Statistical model
We assume there are K known distinct cell populations among the M cell samples, where cell j has Nj observed transcripts. We denote native expression distribution for cell population k as a G-length vector ϕk. For the notational convenience, we will use ϕ−k={ϕk′:k′≠k,k′∈{1,2,...,K}} to represent gene expressions from all other cell populations other than k. Each cell j has a parameter θj to represent the proportion of transcript counts that are derived from native expression distribution. θj is assumed to come from a global beta distribution which leverages the variation of contamination level across all the cells in the dataset, with hyperparameters a1 and a2 a priori. The tth transcript xjt in cell j has a hidden state, yjt, which follows a Bernoulli distribution parameterized by θj and denotes the transcript’s membership to native expression distribution (yjt=1) or contamination distribution (yjt=0). Assuming that transcripts are conditionally independent given hidden state yjt and cell’s population zj,xjt follows a multinomial distribution either parameterized by \(\phi _{z_{j} }\) denoting native expression or \(\boldsymbol {\phi }_{-z_{j}}\) denoting contamination. The joint posterior distribution can be expressed as:
$$\begin{array}{@{}rcl@{}} {\begin{aligned} P(\boldsymbol{X}, \boldsymbol{Z}, \boldsymbol{Y}, \boldsymbol{\theta} | \boldsymbol{\phi}, a_{1},a_{2}) &= \prod_{j=1}^{M} p(\theta_{j} | a_{1}, a_{2}) \prod_{t=1}^{N_{j}}\\& \left(\left[ p(y_{jt}=1|\theta_{j}) \cdot p(x_{jt}=g|\phi_{z_{j} }) \right]^{I(y_{jt}=1)}\right.\\ & \left.\left[ p(y_{jt}=0|\theta_{j}) \cdot p(x_{jt}=g|\boldsymbol{\phi}_{-z_{j}}) \right]^{I (y_{jt}=0)} \right). \end{aligned}} \end{array} $$
(1)
To simplify computation work and notation, we assume the contamination distribution ηk is a simple linear combination of ϕ−k, such that:
$$\begin{array}{@{}rcl@{}} \eta_{k} &=& \sum_{k': k' \neq k} w_{k'} \phi_{k'}, \end{array} $$
(2)
where the weight \(\phantom {\dot {i}\!}w_{k^{\prime }}\) is the proportion of native transcripts from cluster k′ and is calculated using expected values, of which the full definition is given later in inference. DecontX model construction is shown in the plate diagram:
Variational inference
We use variational inference [21] to approximate the posterior probability of our model.
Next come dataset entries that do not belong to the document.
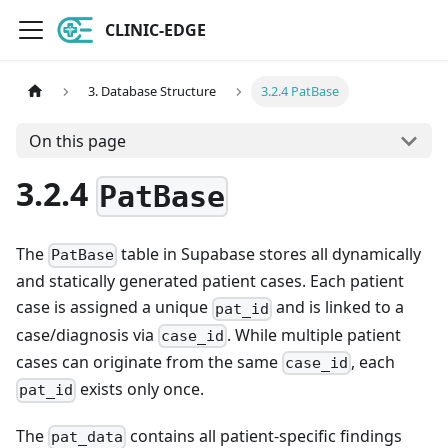
CLINIC-EDGE
3. Database Structure
3.2.4 PatBase
On this page
3.2.4
PatBase
The
table in Supabase stores all dynamically
PatBase
and statically generated patient cases. Each patient
case is assigned a unique
and is linked to a
pat_id
case/diagnosis via
. While multiple patient
case_id
cases can originate from the same
, each
case_id
exists only once.
pat_id
The
contains all patient-specific findings
pat_data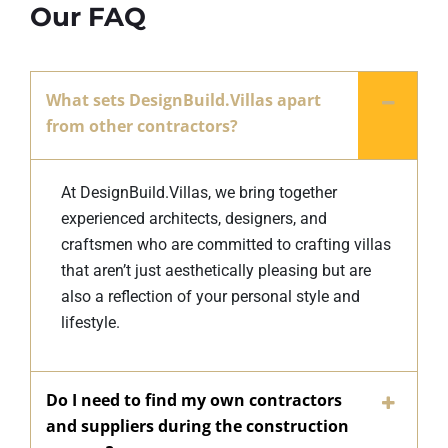
Our FAQ
What sets DesignBuild.Villas apart
from other contractors?
At DesignBuild.Villas, we bring together
experienced architects, designers, and
craftsmen who are committed to crafting villas
that aren’t just aesthetically pleasing but are
also a reflection of your personal style and
lifestyle.
Do I need to find my own contractors
and suppliers during the construction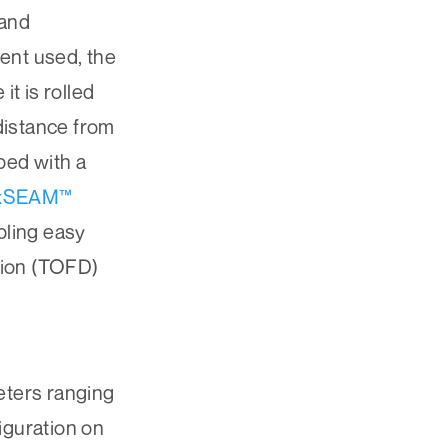
 and
ent used, the
t is rolled
 distance from
ped with a
xSEAM™
bling easy
ction (TOFD)
eters ranging
figuration on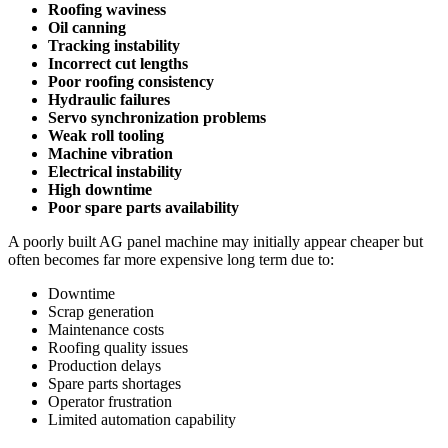
Roofing waviness
Oil canning
Tracking instability
Incorrect cut lengths
Poor roofing consistency
Hydraulic failures
Servo synchronization problems
Weak roll tooling
Machine vibration
Electrical instability
High downtime
Poor spare parts availability
A poorly built AG panel machine may initially appear cheaper but
often becomes far more expensive long term due to:
Downtime
Scrap generation
Maintenance costs
Roofing quality issues
Production delays
Spare parts shortages
Operator frustration
Limited automation capability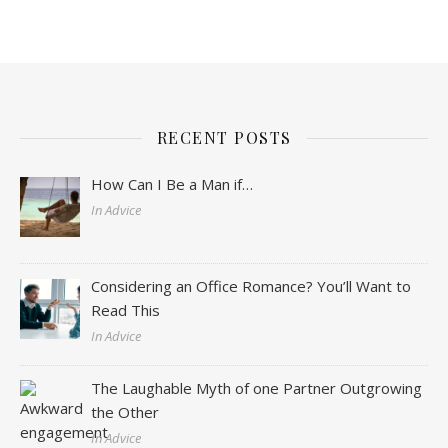
RECENT POSTS
How Can I Be a Man if…
In Advice
Considering an Office Romance? You’ll Want to
Read This
In Advice
The Laughable Myth of one Partner Outgrowing
the Other
In Advice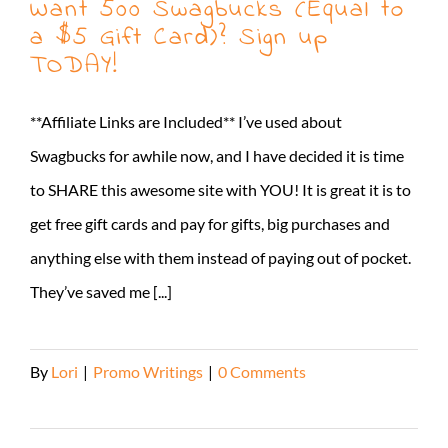
Want 500 Swagbucks (Equal to
a $5 Gift Card)? Sign up
TODAY!
**Affiliate Links are Included** I’ve used about
Swagbucks for awhile now, and I have decided it is time
to SHARE this awesome site with YOU! It is great it is to
get free gift cards and pay for gifts, big purchases and
anything else with them instead of paying out of pocket.
They’ve saved me [...]
By
Lori
|
Promo Writings
|
0 Comments
Read More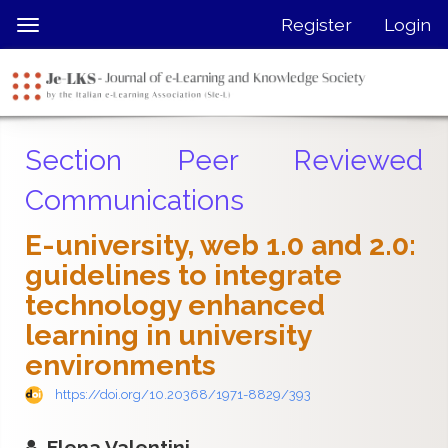
Quick
Register
Login
Toggle
jump
navigation
to
page
content
Main
Section Peer Reviewed
Navigation
Main
Communications
Content
Sidebar
E-university, web 1.0 and 2.0:
guidelines to integrate
technology enhanced
learning in university
environments
https://doi.org/10.20368/1971-8829/393
Elena Valentini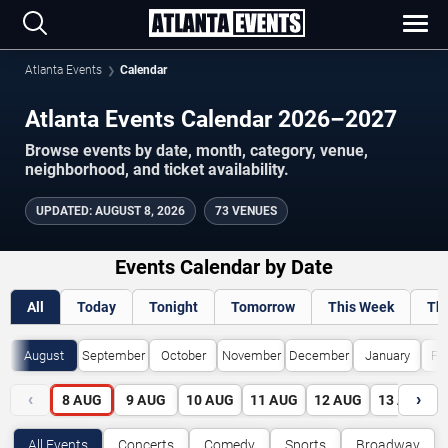
Atlanta Events
Calendar
Atlanta Events Calendar 2026–2027
Browse events by date, month, category, venue,
neighborhood, and ticket availability.
UPDATED
:
AUGUST 8, 2026
73 VENUES
Events Calendar by Date
All
Today
Tonight
Tomorrow
This Week
Th
August
September
October
November
December
January
Fe
‹
›
8
AUG
9
AUG
10
AUG
11
AUG
12
AUG
13
AUG
All Events
Concerts
Comedy
Sports
Broadway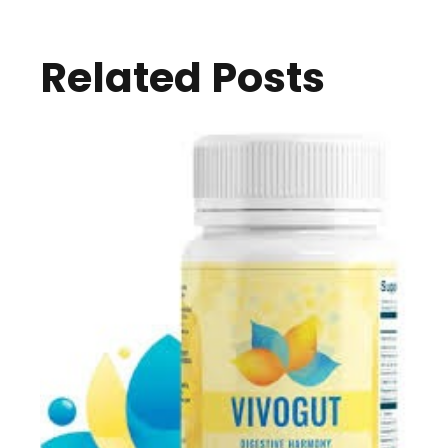
Related Posts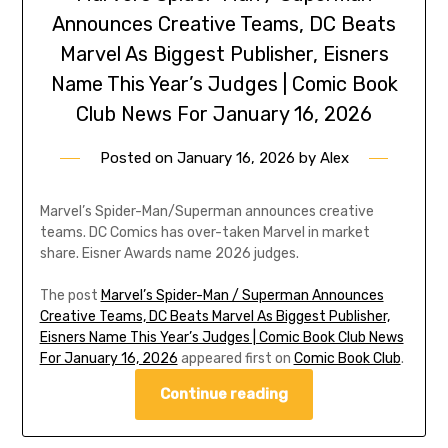
Announces Creative Teams, DC Beats
Marvel As Biggest Publisher, Eisners
Name This Year’s Judges | Comic Book
Club News For January 16, 2026
Posted on
January 16, 2026
by
Alex
Marvel’s Spider-Man/Superman announces creative
teams. DC Comics has over-taken Marvel in market
share. Eisner Awards name 2026 judges.
The post
Marvel’s Spider-Man / Superman Announces
Creative Teams, DC Beats Marvel As Biggest Publisher,
Eisners Name This Year’s Judges | Comic Book Club News
For January 16, 2026
appeared first on
Comic Book Club
.
Continue reading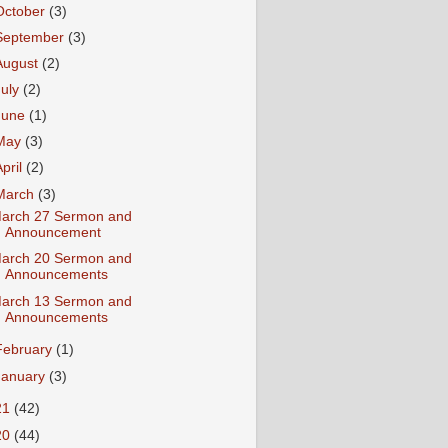
October
(3)
September
(3)
August
(2)
July
(2)
June
(1)
May
(3)
April
(2)
March
(3)
arch 27 Sermon and
Announcement
arch 20 Sermon and
Announcements
arch 13 Sermon and
Announcements
February
(1)
January
(3)
21
(42)
20
(44)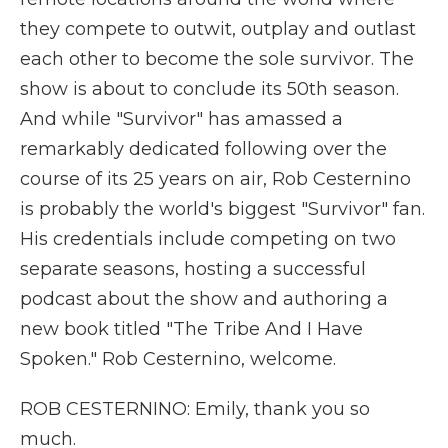
they compete to outwit, outplay and outlast
each other to become the sole survivor. The
show is about to conclude its 50th season.
And while "Survivor" has amassed a
remarkably dedicated following over the
course of its 25 years on air, Rob Cesternino
is probably the world's biggest "Survivor" fan.
His credentials include competing on two
separate seasons, hosting a successful
podcast about the show and authoring a
new book titled "The Tribe And I Have
Spoken." Rob Cesternino, welcome.
ROB CESTERNINO: Emily, thank you so
much.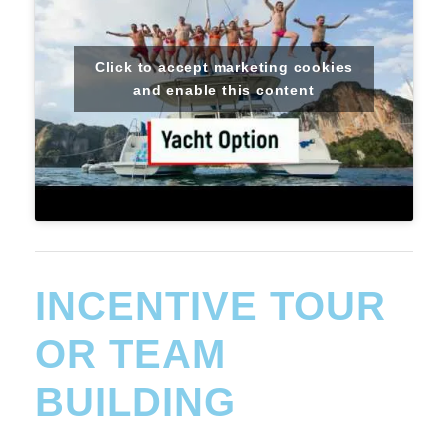
Click to accept marketing cookies
and enable this content
INCENTIVE TOUR
OR TEAM
BUILDING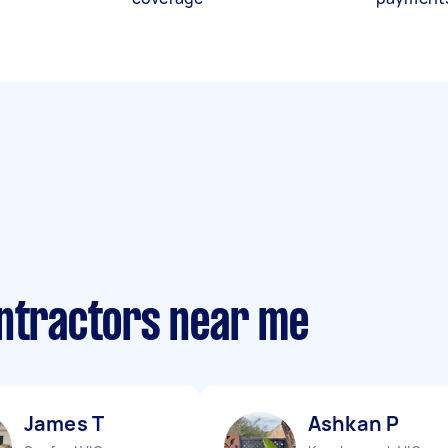
ontractors near me
James T
Ashkan P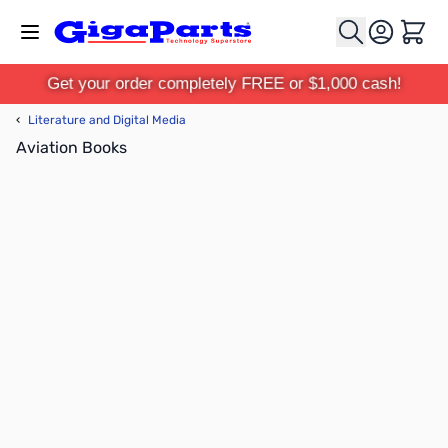
Skip to Content
Cart
Get your order completely FREE or $1,000 cash!
‹
Literature and Digital Media
Aviation Books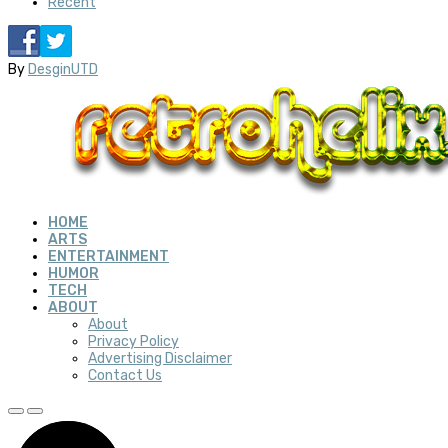
Recent
By
DesginUTD
HOME
ARTS
ENTERTAINMENT
HUMOR
TECH
ABOUT
About
Privacy Policy
Advertising Disclaimer
Contact Us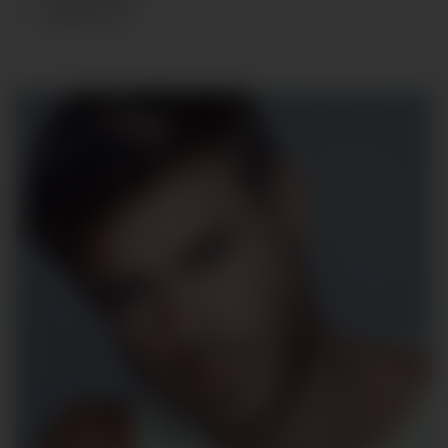
SHOES
:
43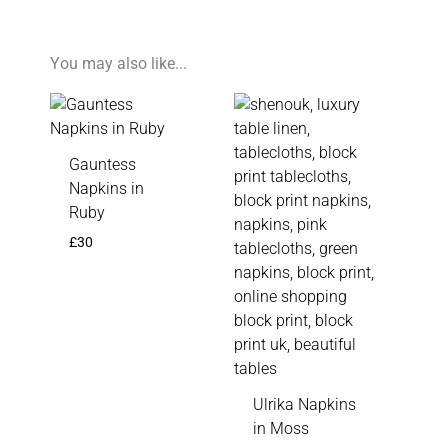
You may also like...
Gauntess
Napkins in
Ruby
£
30
Ulrika Napkins
in Moss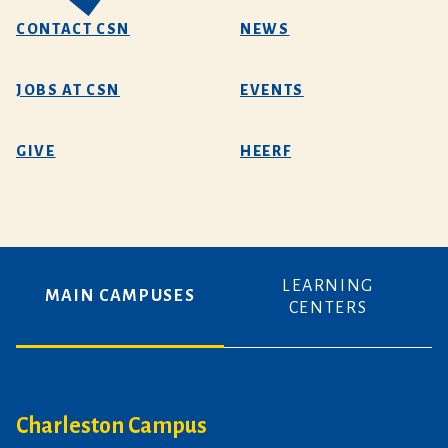
CONTACT CSN
NEWS
JOBS AT CSN
EVENTS
GIVE
HEERF
LEARNING
MAIN CAMPUSES
CENTERS
Charleston Campus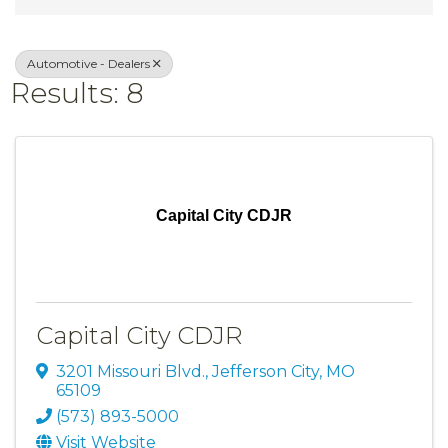
Automotive - Dealers
Results: 8
Capital City CDJR
Capital City CDJR
3201 Missouri Blvd.
,
Jefferson City
,
MO
65109
(573) 893-5000
Visit Website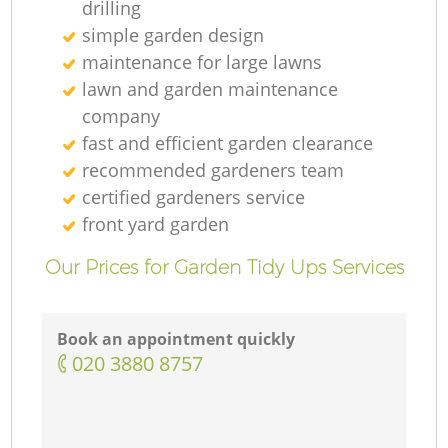
drilling
simple garden design
maintenance for large lawns
lawn and garden maintenance
company
fast and efficient garden clearance
recommended gardeners team
certified gardeners service
front yard garden
Our Prices for Garden Tidy Ups Services
Book an appointment quickly
‎020 3880 8757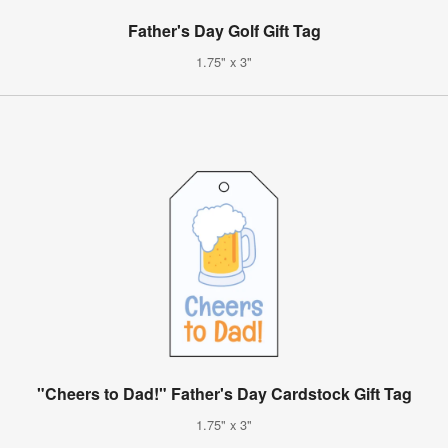
Father's Day Golf Gift Tag
1.75" x 3"
"Cheers to Dad!" Father's Day Cardstock Gift Tag
1.75" x 3"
Similar to LDA [14], the following variational distributions are introduced to break down the coupling of θ and Y for variational inference:
$$\begin{array}{@{}rcl@{}} \begin{aligned} q (\boldsymbol{\theta}, \boldsymbol{Y} | \boldsymbol{\gamma}, \boldsymbol{\pi}) &= \prod_{j=1}^{M} q(\theta_{j} | \gamma_{j}) \prod_{t=1}^{N_{j}} q(y_{jt} | \pi_{jt}), \end{aligned} \end{array} $$
(3)
where the beta parameter γj={γj1,γj2} and Bernoulli parameter πjt={πjt1,πjt2} are the free variational parameters. πjt satisfies πjt1+πjt2=1, and \( q(y_{jt}) = \pi _{jt1}^{ I(y_{jt} =1)} \pi _{jt2}^{ I(y_{jt} =0)} \). The variational beta distribution for θj is \(q(\theta _{j}) = \frac {\Gamma (\gamma _{j1} + \gamma _{j2}) }{\Gamma (\gamma _{j1}) \Gamma (\gamma _{j2}) } \theta _{j1}^{\gamma _{j1} -1} \theta _{j2}^{\gamma _{j2} -1} \).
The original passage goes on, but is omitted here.